1991 Türkiye üçüncü ve Avrupa dördüncü güzeli Defne Samyeli, hayatında yeni bir sayfa açtı.

“Son beş yıldır doğrularım ve yanlışlarımla kendimi yeniden keşfettiğim ve yeniden doğduğum müthiş bir evreyi yaşıyorum” diyen Samyeli, Elele dergisine verdiği röportajda yakında bir haber programı ile tekrar izleyici karşısına çıkacağını söyledi.

Tescilli bir güzelsiniz. Hiç, içten içe “güzel olmak, hayata 1-0 önde başlamaktır” diye düşündüğünüz oluyor mu?
- Yaptığım işte doğal olarak güzellik bir avantaj. Dünya güzeli olmam gerekmiyor. Ama eli yüzü düzgün olanlar, yüzünde belirgin kusuru olanlara oranla elbette daha şanslı televizyonda. İşi bir yana bırakacak olursak, kadın-erkek hepimiz sosyal varlıklarız.

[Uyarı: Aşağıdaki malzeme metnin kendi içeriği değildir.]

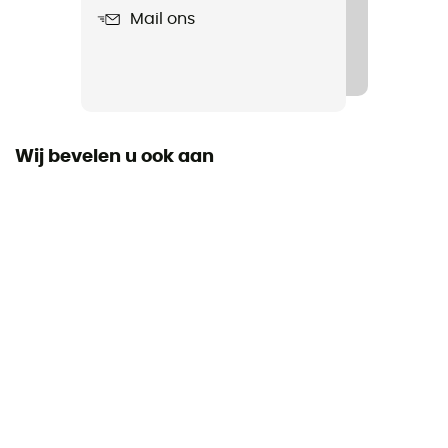
Super 8
Mail ons
Materiaal
Aluminium
Compatibele Touwen
< 11 mm (Single) / > 8,1 mm mm (Half)
Wij bevelen u ook aan
Persoonlijke beschermingsuitrusting
PPE - Category 3
Geassisteerd remmen
Nee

Aynada önce kendimizle, hayatın içinde de başka insanlarla devamlı yüz yüzeyiz. İlk izlenimi veren, yüzümüz, fiziksel özelliklerimiz. Bu nedenle, güzellik hayata 1-0 önde başlamaksa, bu durumu kendine özen gösteren, bakımlı olan herkes avantaja dönüştürebilir. Kişinin güzelliği tartışılabilir ama bakımı asla. Özenilmiş olan, güzeldir.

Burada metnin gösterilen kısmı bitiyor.